Joins in metric views support direct joins from a fact table to dimension tables (star schema), multi-hop joins across normalized dimension tables (snowflake schema), and one-to-many joins that aggregate facts from related tables. By default, all joins are many-to-one, meaning each source row matches at most one row in the joined table.

Star schema joins

In a star schema, the source is the fact table and joins with one or more dimension tables using a LEFT OUTER JOIN. Metric views join the fact and dimension tables needed for the specific query, based on the selected fields and measures.

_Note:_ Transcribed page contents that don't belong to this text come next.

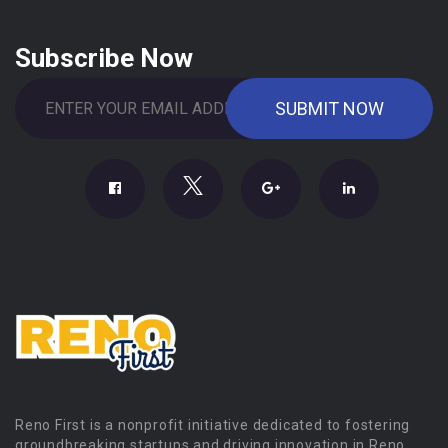
Subscribe Now
Reno First is a nonprofit initiative dedicated to fostering
groundbreaking startups and driving innovation in Reno.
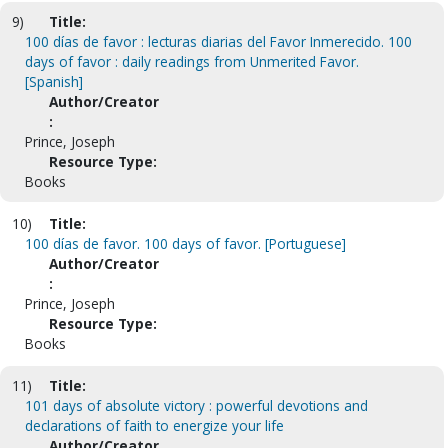
9)
Title:
100 días de favor : lecturas diarias del Favor Inmerecido. 100
days of favor : daily readings from Unmerited Favor.
[Spanish]
Author/Creator
:
Prince, Joseph
Resource Type:
Books
10)
Title:
100 días de favor. 100 days of favor. [Portuguese]
Author/Creator
:
Prince, Joseph
Resource Type:
Books
11)
Title:
101 days of absolute victory : powerful devotions and
declarations of faith to energize your life
Author/Creator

Specify join columns using either an on clause (Boolean expression) or a using clause (shared column names). The join should follow a many-to-one relationship. In cases of many-to-many, the first matching row from the joined dimension table is selected.

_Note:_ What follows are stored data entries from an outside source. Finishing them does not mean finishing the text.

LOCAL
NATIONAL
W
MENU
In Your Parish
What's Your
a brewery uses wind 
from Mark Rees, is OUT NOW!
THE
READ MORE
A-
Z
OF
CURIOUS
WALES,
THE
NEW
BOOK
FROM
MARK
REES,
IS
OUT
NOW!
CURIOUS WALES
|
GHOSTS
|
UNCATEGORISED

The following example joins the orders fact table to the customer dimension table with an on clause, which takes a Boolean expression:

YAML
version: 1.1
source: samples.tpch.orders

joins:
# The on clause supports a Boolean expression
- name: customer
source: samples.tpch.customer
on: source.o_custkey = customer.c_custkey

fields:
# Field referencing a join column using dot notation
- name: Customer name
expr: customer.c_name
- name: Customer market segment
expr: customer.c_mktsegment

measures:
# Measure referencing a join column
- name: Total revenue
expr: SUM(o_totalprice)
- name: Order count
expr: COUNT(1)

When the join columns have the same name in both tables, use a using clause instead of an on clause. The using clause takes an array of column names that exist in both the source and the joined table. No dataset in the samples catalog has tables that share a join column name, so the following example uses placeholder table and column names to illustrate the syntax:

YAML
joins:
- name: customer
source: catalog.schema.customer
using:
- customer_id
note

In an on clause, source refers to the metric view's source table and the join name refers to columns from the joined table. For example, source.o_custkey = customer.c_custkey joins the source table's o_custkey column to the customer table's c_custkey column. If no prefix is provided, the reference defaults to the joined table.

Snowflake schema joins

A snowflake schema extends a star schema by normalizing dimension tables and connecting them to subdimensions. This creates a multi-level join structure.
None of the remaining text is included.